» **WHAT TO WORK ON**
Working from the top of the records below, reproduce each line exactly, ending once you have written the line containing "Travel Insurance for Skiing".

Start of SOURCE DATA

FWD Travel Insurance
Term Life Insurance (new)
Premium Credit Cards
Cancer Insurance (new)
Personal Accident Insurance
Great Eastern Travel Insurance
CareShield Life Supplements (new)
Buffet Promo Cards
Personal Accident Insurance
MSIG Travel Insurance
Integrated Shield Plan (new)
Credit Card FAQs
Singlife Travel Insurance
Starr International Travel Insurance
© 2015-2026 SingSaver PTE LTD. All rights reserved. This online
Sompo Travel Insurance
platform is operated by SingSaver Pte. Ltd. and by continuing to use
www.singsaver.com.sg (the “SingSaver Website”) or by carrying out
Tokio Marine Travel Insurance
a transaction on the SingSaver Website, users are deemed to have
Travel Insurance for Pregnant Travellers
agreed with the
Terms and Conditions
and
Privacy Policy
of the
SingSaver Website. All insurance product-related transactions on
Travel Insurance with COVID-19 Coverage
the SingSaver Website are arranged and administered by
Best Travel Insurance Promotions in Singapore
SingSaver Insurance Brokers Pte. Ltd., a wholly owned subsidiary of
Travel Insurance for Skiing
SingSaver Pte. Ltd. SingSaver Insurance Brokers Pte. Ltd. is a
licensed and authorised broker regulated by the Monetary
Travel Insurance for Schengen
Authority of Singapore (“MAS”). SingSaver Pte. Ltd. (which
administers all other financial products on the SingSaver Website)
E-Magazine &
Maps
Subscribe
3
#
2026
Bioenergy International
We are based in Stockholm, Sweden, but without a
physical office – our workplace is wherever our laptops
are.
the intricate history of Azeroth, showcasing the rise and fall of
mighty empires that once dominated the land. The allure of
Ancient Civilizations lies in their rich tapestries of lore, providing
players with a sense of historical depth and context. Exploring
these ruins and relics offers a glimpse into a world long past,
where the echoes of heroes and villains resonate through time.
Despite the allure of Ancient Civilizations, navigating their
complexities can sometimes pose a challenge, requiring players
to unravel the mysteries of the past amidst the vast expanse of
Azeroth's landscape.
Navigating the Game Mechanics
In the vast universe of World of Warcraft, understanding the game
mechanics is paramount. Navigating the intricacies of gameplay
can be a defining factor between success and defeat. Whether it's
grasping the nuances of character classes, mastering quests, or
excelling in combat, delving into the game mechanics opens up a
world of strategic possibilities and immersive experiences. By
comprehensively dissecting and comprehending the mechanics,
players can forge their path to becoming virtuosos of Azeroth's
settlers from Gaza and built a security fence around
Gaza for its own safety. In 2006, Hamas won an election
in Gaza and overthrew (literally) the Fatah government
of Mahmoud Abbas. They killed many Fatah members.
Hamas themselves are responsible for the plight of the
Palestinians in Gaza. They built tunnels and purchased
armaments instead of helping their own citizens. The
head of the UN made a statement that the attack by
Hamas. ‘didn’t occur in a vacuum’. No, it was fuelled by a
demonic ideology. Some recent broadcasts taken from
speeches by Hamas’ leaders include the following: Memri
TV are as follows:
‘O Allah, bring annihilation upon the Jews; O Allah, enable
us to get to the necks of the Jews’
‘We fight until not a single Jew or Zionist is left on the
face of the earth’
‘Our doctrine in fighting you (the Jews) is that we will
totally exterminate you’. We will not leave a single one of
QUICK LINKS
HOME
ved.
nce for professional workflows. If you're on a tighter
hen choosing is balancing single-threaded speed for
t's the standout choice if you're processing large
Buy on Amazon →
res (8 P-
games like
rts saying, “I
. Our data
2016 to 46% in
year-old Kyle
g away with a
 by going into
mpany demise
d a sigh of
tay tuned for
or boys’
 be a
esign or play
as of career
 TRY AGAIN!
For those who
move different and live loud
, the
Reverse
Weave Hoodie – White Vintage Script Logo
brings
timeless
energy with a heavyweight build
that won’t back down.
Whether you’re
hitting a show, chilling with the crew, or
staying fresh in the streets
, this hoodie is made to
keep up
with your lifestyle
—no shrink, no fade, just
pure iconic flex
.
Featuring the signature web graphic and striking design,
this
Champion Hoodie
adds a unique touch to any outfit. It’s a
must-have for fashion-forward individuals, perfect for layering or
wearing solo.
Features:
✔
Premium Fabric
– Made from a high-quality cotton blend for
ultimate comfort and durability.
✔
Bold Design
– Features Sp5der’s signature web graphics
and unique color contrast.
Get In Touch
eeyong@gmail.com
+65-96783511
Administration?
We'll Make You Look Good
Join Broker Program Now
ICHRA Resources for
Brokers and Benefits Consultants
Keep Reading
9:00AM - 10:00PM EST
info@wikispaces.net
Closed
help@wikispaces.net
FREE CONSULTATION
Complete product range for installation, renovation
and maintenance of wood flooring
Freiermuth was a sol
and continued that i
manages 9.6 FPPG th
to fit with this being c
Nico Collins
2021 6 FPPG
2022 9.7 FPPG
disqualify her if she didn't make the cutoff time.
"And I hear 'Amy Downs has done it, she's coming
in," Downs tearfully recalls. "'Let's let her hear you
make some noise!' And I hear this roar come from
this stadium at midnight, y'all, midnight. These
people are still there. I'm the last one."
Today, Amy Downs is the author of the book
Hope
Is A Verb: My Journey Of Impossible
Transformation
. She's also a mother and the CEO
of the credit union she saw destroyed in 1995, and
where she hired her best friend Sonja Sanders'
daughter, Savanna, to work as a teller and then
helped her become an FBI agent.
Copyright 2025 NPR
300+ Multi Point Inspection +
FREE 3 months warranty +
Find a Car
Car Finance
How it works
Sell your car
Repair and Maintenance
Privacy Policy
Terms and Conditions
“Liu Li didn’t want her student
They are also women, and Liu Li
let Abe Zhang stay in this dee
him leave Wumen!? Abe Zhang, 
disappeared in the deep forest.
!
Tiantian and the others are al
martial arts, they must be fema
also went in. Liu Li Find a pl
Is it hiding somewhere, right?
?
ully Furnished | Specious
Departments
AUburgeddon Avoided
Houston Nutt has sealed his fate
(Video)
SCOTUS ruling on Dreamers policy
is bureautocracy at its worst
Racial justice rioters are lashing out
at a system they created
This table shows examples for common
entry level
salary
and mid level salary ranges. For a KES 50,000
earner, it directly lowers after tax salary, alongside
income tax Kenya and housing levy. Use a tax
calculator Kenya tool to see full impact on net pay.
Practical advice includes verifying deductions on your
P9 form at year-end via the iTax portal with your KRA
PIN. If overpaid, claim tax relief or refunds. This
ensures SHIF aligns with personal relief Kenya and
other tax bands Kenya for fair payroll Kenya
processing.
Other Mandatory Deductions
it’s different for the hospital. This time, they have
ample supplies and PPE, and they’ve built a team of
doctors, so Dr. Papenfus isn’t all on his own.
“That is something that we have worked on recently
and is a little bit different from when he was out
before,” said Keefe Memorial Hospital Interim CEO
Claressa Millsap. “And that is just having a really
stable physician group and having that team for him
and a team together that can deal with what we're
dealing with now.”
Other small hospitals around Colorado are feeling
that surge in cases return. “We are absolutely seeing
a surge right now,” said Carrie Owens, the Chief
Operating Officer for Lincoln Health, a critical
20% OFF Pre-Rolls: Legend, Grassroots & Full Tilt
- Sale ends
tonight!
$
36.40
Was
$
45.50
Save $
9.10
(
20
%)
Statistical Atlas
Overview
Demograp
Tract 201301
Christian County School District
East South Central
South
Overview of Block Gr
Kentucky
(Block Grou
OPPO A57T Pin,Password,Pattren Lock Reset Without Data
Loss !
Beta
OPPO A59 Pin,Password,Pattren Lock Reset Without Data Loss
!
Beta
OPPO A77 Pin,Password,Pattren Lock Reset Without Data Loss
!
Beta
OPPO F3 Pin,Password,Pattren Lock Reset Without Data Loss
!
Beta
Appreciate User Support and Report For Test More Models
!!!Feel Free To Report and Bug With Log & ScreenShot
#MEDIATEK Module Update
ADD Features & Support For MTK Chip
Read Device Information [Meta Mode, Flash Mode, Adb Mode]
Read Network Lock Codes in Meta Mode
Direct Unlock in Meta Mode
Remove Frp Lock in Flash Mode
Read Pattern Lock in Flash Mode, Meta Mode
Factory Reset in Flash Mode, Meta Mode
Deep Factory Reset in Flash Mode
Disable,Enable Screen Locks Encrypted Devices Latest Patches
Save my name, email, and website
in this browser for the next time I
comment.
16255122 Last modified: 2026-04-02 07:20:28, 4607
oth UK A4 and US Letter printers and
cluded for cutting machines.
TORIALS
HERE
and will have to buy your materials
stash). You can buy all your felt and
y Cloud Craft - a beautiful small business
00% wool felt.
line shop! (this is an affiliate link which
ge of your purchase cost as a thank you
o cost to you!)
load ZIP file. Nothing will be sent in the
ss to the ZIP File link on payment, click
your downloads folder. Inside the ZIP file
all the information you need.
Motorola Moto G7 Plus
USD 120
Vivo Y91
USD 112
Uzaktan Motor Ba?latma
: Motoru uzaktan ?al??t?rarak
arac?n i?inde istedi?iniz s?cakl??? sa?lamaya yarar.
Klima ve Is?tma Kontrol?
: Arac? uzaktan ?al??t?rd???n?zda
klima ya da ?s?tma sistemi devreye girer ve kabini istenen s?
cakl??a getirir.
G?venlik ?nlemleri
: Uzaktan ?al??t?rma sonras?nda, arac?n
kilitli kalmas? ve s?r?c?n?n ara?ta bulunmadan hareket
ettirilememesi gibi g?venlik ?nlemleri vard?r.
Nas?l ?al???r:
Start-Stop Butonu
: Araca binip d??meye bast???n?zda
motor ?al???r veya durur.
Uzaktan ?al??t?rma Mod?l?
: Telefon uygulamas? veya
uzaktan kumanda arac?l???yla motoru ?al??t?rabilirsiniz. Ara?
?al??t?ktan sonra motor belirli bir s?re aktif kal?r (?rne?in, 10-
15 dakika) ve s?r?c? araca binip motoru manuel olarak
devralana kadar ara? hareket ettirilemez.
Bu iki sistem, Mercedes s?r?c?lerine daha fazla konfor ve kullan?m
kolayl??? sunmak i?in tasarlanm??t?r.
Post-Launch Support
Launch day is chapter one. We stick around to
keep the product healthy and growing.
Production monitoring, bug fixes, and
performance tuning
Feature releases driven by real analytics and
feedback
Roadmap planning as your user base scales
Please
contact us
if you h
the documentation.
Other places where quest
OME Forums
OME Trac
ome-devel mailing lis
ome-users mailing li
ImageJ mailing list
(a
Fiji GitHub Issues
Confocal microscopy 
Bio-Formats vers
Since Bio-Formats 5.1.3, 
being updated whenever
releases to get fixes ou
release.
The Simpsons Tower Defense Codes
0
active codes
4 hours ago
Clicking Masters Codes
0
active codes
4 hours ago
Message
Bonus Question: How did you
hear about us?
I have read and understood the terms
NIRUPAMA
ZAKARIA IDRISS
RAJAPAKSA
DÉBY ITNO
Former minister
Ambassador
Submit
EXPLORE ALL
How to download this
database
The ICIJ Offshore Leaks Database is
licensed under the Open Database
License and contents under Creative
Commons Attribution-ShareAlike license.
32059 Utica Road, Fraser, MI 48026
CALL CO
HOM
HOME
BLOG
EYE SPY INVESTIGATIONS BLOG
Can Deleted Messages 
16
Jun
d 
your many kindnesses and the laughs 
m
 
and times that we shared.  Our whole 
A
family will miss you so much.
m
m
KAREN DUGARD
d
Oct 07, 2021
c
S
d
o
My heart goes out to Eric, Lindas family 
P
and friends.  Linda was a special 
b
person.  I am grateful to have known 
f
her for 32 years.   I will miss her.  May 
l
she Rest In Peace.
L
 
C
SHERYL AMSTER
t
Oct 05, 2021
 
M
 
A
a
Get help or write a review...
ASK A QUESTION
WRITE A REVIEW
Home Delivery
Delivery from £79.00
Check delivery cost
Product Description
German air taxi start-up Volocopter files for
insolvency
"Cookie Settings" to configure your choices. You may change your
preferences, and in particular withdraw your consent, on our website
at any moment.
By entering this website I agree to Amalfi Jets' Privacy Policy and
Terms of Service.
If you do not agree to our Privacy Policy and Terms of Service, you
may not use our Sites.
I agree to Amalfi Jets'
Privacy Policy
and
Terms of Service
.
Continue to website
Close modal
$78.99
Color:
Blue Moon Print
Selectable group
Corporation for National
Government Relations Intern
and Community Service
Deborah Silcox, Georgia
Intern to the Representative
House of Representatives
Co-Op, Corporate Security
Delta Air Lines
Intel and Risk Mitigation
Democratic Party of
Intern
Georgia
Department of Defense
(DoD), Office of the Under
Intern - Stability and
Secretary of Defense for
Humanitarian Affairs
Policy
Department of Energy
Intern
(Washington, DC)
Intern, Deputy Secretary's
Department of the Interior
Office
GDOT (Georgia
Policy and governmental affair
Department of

End of SOURCE DATA

» **WRITTEN SOLUTION**
FWD Travel Insurance
Term Life Insurance (new)
Premium Credit Cards
Cancer Insurance (new)
Personal Accident Insurance
Great Eastern Travel Insurance
CareShield Life Supplements (new)
Buffet Promo Cards
Personal Accident Insurance
MSIG Travel Insurance
Integrated Shield Plan (new)
Credit Card FAQs
Singlife Travel Insurance
Starr International Travel Insurance
© 2015-2026 SingSaver PTE LTD. All rights reserved. This online
Sompo Travel Insurance
platform is operated by SingSaver Pte. Ltd. and by continuing to use
www.singsaver.com.sg (the “SingSaver Website”) or by carrying out
Tokio Marine Travel Insurance
a transaction on the SingSaver Website, users are deemed to have
Travel Insurance for Pregnant Travellers
agreed with the
Terms and Conditions
and
Privacy Policy
of the
SingSaver Website. All insurance product-related transactions on
Travel Insurance with COVID-19 Coverage
the SingSaver Website are arranged and administered by
Best Travel Insurance Promotions in Singapore
SingSaver Insurance Brokers Pte. Ltd., a wholly owned subsidiary of
Travel Insurance for Skiing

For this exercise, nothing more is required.